Gnarled apple trees, from which sounded faint, delicate notes of birds, bent over plots of old-fashioned flowers ... thickets of white and fragrant sweet-clover, beds of mint and southernwood, pansies, honeysuckles, and blush roses. There was an old mossy path, bordered by clamshells running up to the front door. Beyond were comfortable barns and a pasture fieldlying in the coolness of the evening, sprinkled over with the ghosts of dandelions. A wholesome, friendly old place. Nothing spookish about it. Mr. Sheldon was a saint, but he was very old. Old people believed things too easily.

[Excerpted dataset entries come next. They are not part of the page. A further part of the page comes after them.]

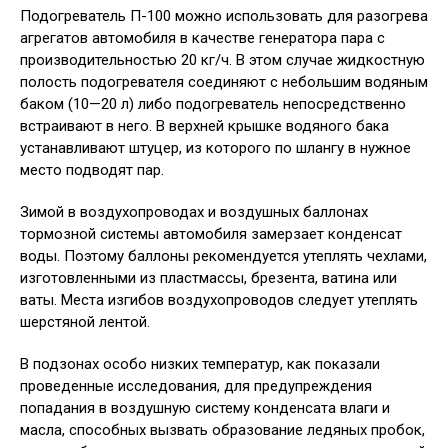
Подогреватель П-100 можно использовать для разогрева
агрегатов автомобиля в качестве генератора пара с
производительностью 20 кг/ч. В этом случае жидкостную
полость подогревателя соединяют с небольшим водяным
баком (10—20 л) либо подогреватель непосредственно
встраивают в него. В верхней крышке водяного бака
устанавливают штуцер, из которого по шлангу в нужное
место подводят пар.
Зимой в воздухопроводах и воздушных баллонах
тормозной системы автомобиля замерзает конденсат
воды. Поэтому баллоны рекомендуется утеплять чехлами,
изготовленными из пластмассы, брезента, ватина или
ваты. Места изгибов воздухопроводов следует утеплять
шерстяной лентой.
В подзонах особо низких температур, как показали
проведенные исследования, для предупреждения
попадания в воздушную систему конденсата влаги и
масла, способных вызвать образование ледяных пробок,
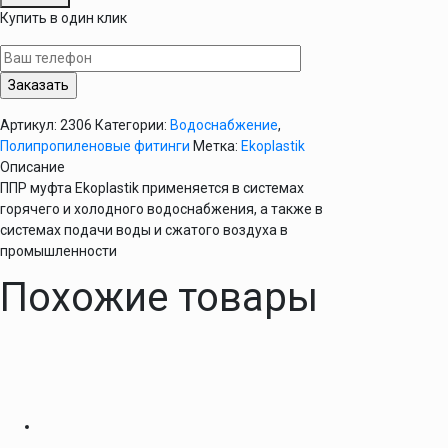
Муфта
Купить в один клик
соединительная
63
мм
Ekoplastik
Артикул:
2306
Категории:
Водоснабжение
,
Полипропиленовые фитинги
Метка:
Ekoplastik
Описание
ППР муфта Ekoplastik применяется в системах
горячего и холодного водоснабжения, а также в
системах подачи воды и сжатого воздуха в
промышленности
Похожие товары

Curtis Burns had been boarding at the old Field place for five weeks and nothing had happened ... except that he had fallen fathoms deep in love with Lucia Field. And he did not know that this had happened. Nobody knew it except Mrs. Dr. Blythe ... and perhaps Alice Harper, who seemed to see things invisible to others with those clear, beautiful eyes of hers.
She and Curtis were close friends. Like everyone else he was racked alternately with inexpressible admiration for her courage and spirit and fierce pity for her sufferings and helplessness. In spite of her thin, lined face she had a strange look of youth, partly owing to her short golden hair, which everyone admired, and partly to the splendour of her large eyes, which always seemed to have a laugh at the back of them ... though she never laughed. She had a sweet smile with a hint of roguishness in it ... especially when Curtis told her a joke. He was good at telling a joke ... better than a minister should be, some of his Mowbray Narrows parishioners thought ... but he carried a new one to Alice every day.

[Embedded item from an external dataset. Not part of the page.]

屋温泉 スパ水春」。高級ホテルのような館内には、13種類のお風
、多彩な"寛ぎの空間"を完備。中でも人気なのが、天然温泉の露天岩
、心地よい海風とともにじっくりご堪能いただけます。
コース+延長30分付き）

She never complained, though there were occasional days when she moaned ceaselessly in almost unendurable agony and could see no one except Alec and Lucia. Some heart weakness made drugs dangerous and little could be done to relieve her but in such attacks she could not bear to be alone.
On such days Curtis was left largely to the tender mercies of Julia Marsh ... who served his meals properly but whom he could not bear. She was a rather handsome creature, though her clear red-and-white face was marred andrendered sinister by a birthmark ... a deep red band across one cheek.
Her eyes were small and amber-hued, her reddish-brown hair was splendid and untidy, and she moved with a graceful stealthiness of motion and limb like a cat in the twilight. She was a great talker, save on days when she took tantrums and became possessed of a silent devil. Then not a word could be got out of her and she glowered and lowered like a thunderstorm.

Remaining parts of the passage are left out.